Page images and extracted text
# # # #

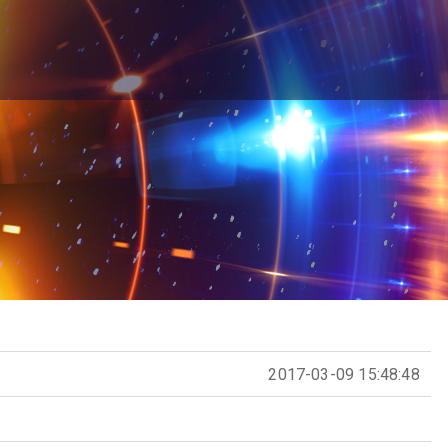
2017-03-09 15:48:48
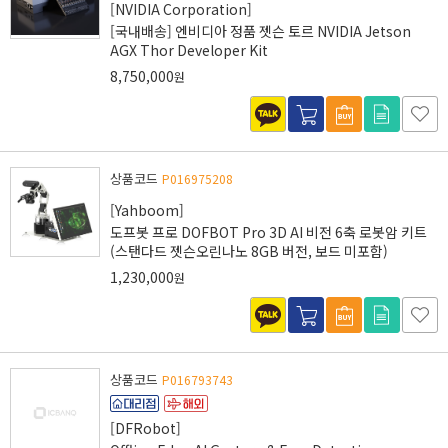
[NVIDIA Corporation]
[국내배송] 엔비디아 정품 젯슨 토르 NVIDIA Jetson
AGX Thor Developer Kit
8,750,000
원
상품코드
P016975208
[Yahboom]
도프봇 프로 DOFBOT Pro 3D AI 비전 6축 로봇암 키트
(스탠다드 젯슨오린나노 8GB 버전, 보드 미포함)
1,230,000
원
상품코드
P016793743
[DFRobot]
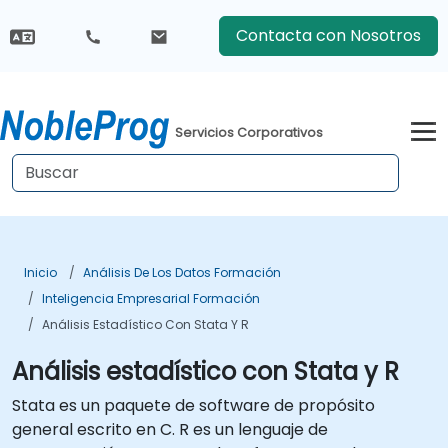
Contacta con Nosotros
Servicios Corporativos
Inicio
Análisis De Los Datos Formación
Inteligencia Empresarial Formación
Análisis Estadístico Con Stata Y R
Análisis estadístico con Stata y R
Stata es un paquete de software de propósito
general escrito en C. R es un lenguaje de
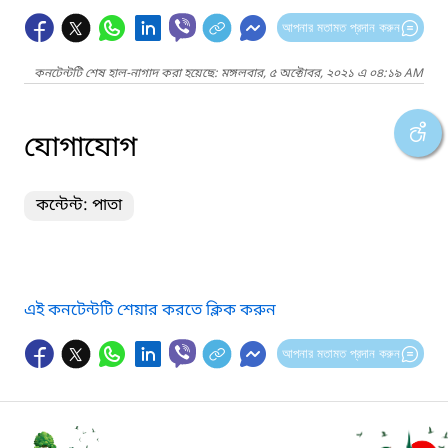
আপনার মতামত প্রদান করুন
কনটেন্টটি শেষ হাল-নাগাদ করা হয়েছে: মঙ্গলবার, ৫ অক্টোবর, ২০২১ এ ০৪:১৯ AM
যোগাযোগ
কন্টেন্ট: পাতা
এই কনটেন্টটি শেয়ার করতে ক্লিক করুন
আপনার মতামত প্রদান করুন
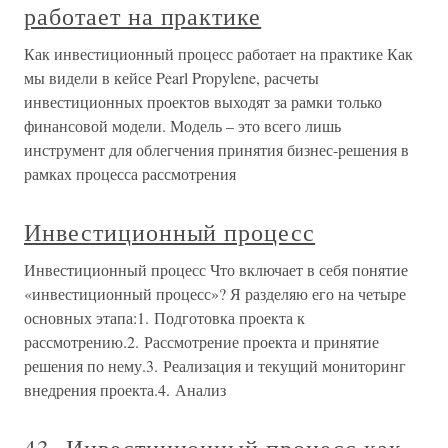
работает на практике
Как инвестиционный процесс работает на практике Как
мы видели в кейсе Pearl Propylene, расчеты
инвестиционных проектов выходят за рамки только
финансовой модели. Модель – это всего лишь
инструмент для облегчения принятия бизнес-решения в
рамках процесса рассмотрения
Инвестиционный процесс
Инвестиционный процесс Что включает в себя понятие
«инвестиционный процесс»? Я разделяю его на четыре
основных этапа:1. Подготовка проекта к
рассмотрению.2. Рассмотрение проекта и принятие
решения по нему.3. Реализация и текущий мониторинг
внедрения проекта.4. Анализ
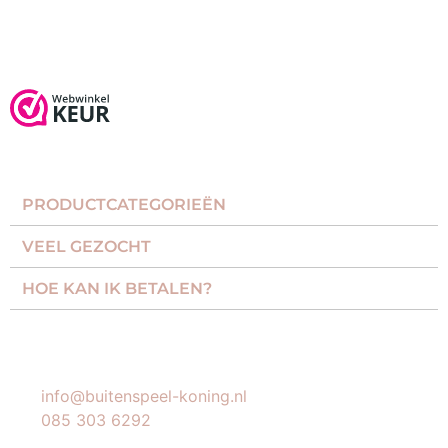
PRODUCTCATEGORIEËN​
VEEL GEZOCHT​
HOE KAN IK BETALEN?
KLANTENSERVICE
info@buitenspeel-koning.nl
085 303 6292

# # # #

Problem details: Go line by line through the data, copying each one that contains the word "проекта".

Written answer:
основных этапа:1. Подготовка проекта к
рассмотрению.2. Рассмотрение проекта и принятие
внедрения проекта.4. Анализ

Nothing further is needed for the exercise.